DESCRIPTION OF THE TASK: Each time a line of the listing holds "Product", copy that line.

EXERCISE DATA:
┌──

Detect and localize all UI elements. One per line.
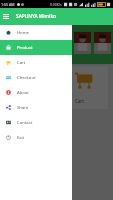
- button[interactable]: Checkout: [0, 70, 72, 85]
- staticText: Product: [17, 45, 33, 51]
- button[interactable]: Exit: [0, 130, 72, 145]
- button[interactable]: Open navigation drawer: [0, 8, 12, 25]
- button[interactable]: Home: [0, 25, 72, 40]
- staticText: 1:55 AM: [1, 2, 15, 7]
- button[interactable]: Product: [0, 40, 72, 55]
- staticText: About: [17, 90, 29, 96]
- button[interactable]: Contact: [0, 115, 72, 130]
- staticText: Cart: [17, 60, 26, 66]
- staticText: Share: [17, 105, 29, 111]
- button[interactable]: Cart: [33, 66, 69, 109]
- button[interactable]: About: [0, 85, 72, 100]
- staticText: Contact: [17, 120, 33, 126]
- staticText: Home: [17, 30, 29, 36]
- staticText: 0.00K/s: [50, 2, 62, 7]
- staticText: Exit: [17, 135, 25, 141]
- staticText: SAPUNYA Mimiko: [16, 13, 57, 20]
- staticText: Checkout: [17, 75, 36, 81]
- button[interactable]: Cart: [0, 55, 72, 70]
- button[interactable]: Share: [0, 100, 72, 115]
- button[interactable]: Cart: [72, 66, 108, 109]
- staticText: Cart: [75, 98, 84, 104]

└──
┌──

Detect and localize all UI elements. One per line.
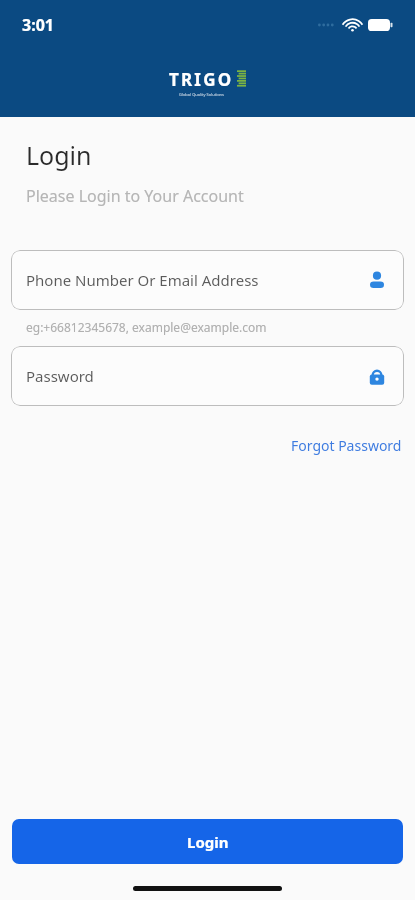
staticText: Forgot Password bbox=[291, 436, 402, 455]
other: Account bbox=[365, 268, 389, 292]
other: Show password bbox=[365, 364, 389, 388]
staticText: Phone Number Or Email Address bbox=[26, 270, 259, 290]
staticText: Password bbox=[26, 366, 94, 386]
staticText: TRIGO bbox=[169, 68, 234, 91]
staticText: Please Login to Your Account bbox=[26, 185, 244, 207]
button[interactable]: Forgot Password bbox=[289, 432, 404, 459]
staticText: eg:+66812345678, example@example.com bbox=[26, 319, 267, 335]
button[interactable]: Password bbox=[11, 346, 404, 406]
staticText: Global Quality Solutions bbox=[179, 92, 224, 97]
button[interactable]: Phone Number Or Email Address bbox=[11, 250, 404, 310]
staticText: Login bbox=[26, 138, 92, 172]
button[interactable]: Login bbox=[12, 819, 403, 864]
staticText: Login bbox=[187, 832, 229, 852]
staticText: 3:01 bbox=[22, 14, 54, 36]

└──

OUTPUT FOR THIS EXERCISE:
- staticText: Product: [17, 45, 33, 51]
- button[interactable]: Product: [0, 40, 72, 55]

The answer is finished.